O sindicalismo é, nos dias de hoje, um movimento social muito comum e bastante poderoso, estabelecido para a defesa das condições sociais e interesses dos trabalhadores.
E, de facto, a vida dos trabalhadores não tem sido fácil. Diariamente assistimos ao aumento contínuo e generalizado de preços no mercado, o que faz com que cada vez mais o poder de compra dos salários diminua. No cômputo geral, os salários auferidos pelos trabalhadores não chegam para cobrir as necessidades como a alimentação, o que faz com que esses estejam atolados permanentemente em dívidas. É muito difícil manter a vida sendo trabalhador, quer do sector privado como do sector público. O pior é que, enquanto os bens e serviços no mercado estão constantemente a subir, as entidades patronais, por sua vez, optam em manter fixos os salários por longos anos. A maioria das pessoas hoje não tem certeza se terá uma refeição durante o dia. Por sua vez, o número de mendigos e pedintes espalhados pelas ruas aumentou consideravelmente, como prova clara do empobrecimento da sociedade. Por conta disso, actualmente o mercado de trabalho a nível mundial tem sido palco de inúmeras e sucessivas greves em todos os sectores da actividade económica. Professores, enfermeiros, médicos, funcionários do sector privado e público no geral, periodicamente, realizam greves, tendo como principal reivindicação o aumento de salários. Durante o primeiro semestre de 2024, uma greve geral foi realizada em Angola, cuja reivindicação principal era o aumento do salário mínimo nacional para 250 mil Kwanzas, equivalente a 290 Usd.

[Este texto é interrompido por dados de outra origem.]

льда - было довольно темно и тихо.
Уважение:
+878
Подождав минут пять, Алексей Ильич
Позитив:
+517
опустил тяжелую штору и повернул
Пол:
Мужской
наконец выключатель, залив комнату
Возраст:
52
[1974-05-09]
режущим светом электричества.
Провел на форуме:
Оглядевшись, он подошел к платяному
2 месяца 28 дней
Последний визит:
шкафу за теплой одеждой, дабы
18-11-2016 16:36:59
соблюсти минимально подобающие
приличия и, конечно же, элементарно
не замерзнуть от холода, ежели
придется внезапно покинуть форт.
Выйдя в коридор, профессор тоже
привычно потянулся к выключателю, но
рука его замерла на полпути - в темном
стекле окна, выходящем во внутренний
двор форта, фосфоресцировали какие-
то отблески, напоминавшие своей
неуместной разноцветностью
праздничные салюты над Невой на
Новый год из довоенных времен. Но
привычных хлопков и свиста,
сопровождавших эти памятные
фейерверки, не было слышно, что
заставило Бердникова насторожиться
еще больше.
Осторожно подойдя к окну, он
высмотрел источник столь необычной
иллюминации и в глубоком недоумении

Para além do salário mínimo nacional, os sindicatos exigiam também o aumento do salário da função pública, a redução do imposto sobre o rendimento do trabalho para 15%, subsídios para funcionários em zonas recônditas, entre outras.

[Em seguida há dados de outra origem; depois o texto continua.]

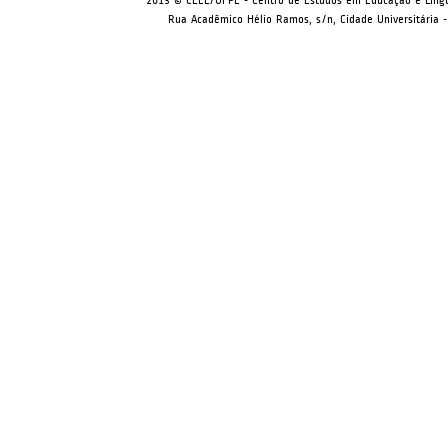
2013 © CEEL/UFPE - Centro de Estudos em Educação e Ling
Rua Acadêmico Hélio Ramos, s/n, Cidade Universitária -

Diante de inúmeras reivindicações e pautas defendidas pelos sindicatos, algumas questões podem ser levantadas sobre a sua actuação. Sendo que a principal reivindicação dos trabalhadores tem sido sobre o aumento dos salários, como se pode então aumentar os salários economicamente? Num País como Angola, onde o estado é o principal empregador, que impacto social causa o aumento de salários de forma arbitrária ou por decreto? A luta deve ser por mais aumentos salariais ou por mais poder de compra? Qual deve afinal ser o posicionamento correcto de uma instituição sindical?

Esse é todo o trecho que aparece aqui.